START Raw data

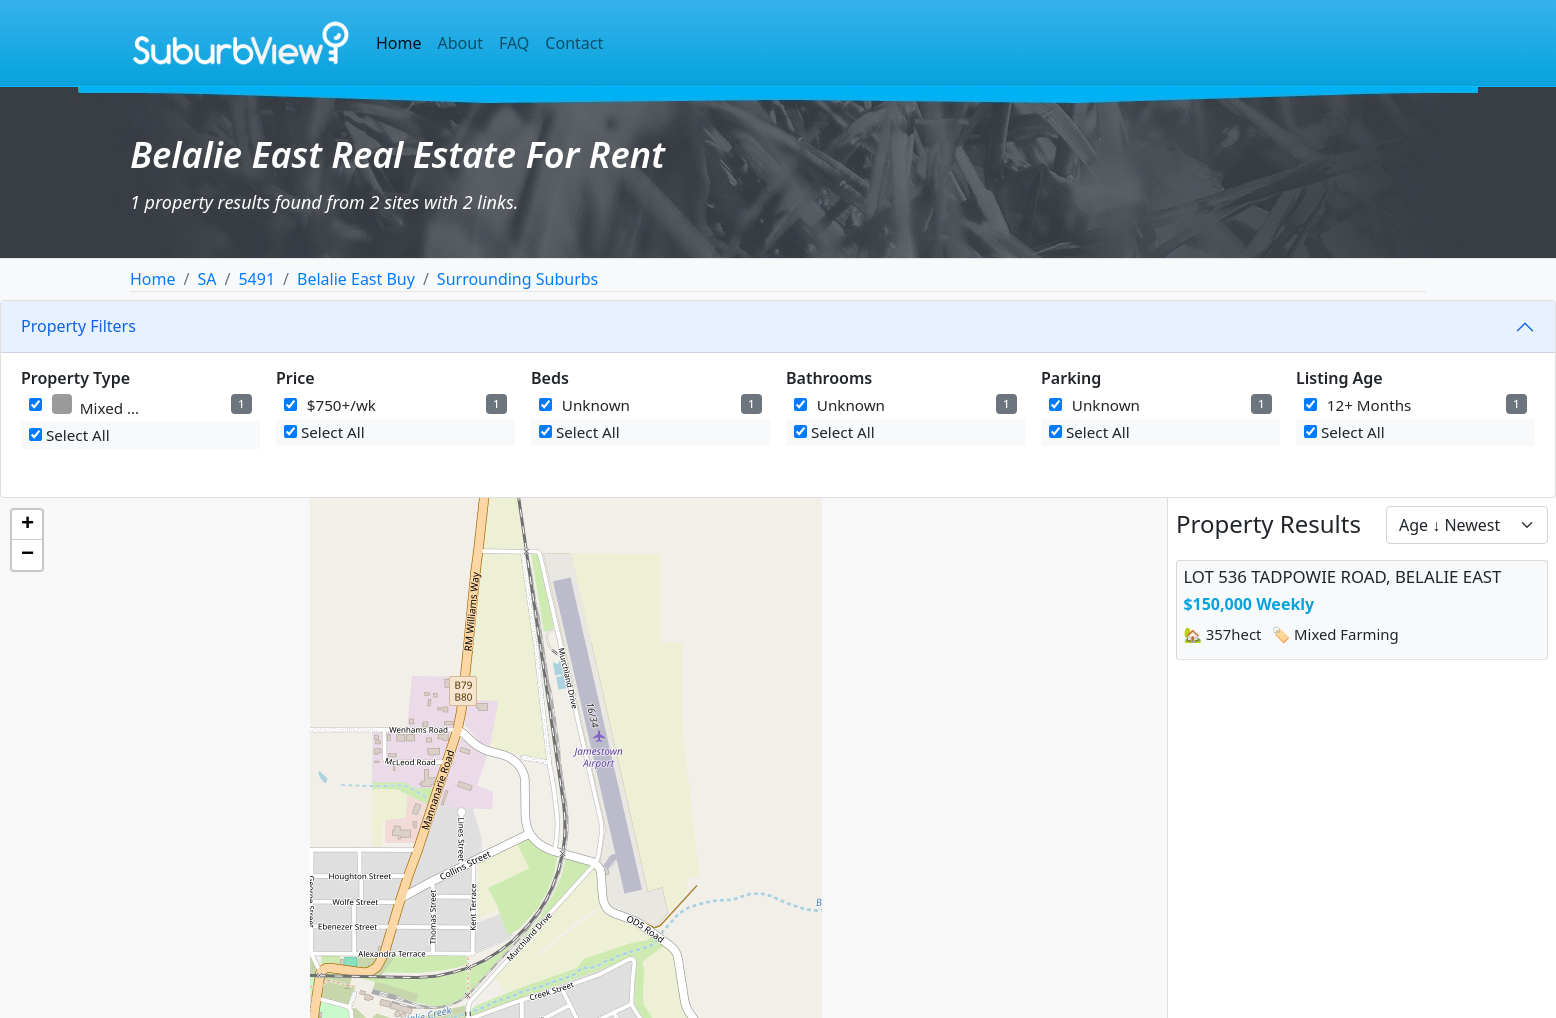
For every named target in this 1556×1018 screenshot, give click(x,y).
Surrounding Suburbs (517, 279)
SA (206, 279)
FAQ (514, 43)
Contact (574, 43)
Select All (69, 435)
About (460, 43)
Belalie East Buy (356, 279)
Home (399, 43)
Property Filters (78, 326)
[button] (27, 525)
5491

END Raw data

Reproduce each line of the records exactly and exclude any images.

For every named target in this 1556×1018 screenshot, give click(x,y).
Surrounding Suburbs (517, 279)
SA (206, 279)
FAQ (514, 43)
Contact (574, 43)
Select All (69, 435)
About (460, 43)
Belalie East Buy (356, 279)
Home (399, 43)
Property Filters (78, 326)
[button] (27, 525)
5491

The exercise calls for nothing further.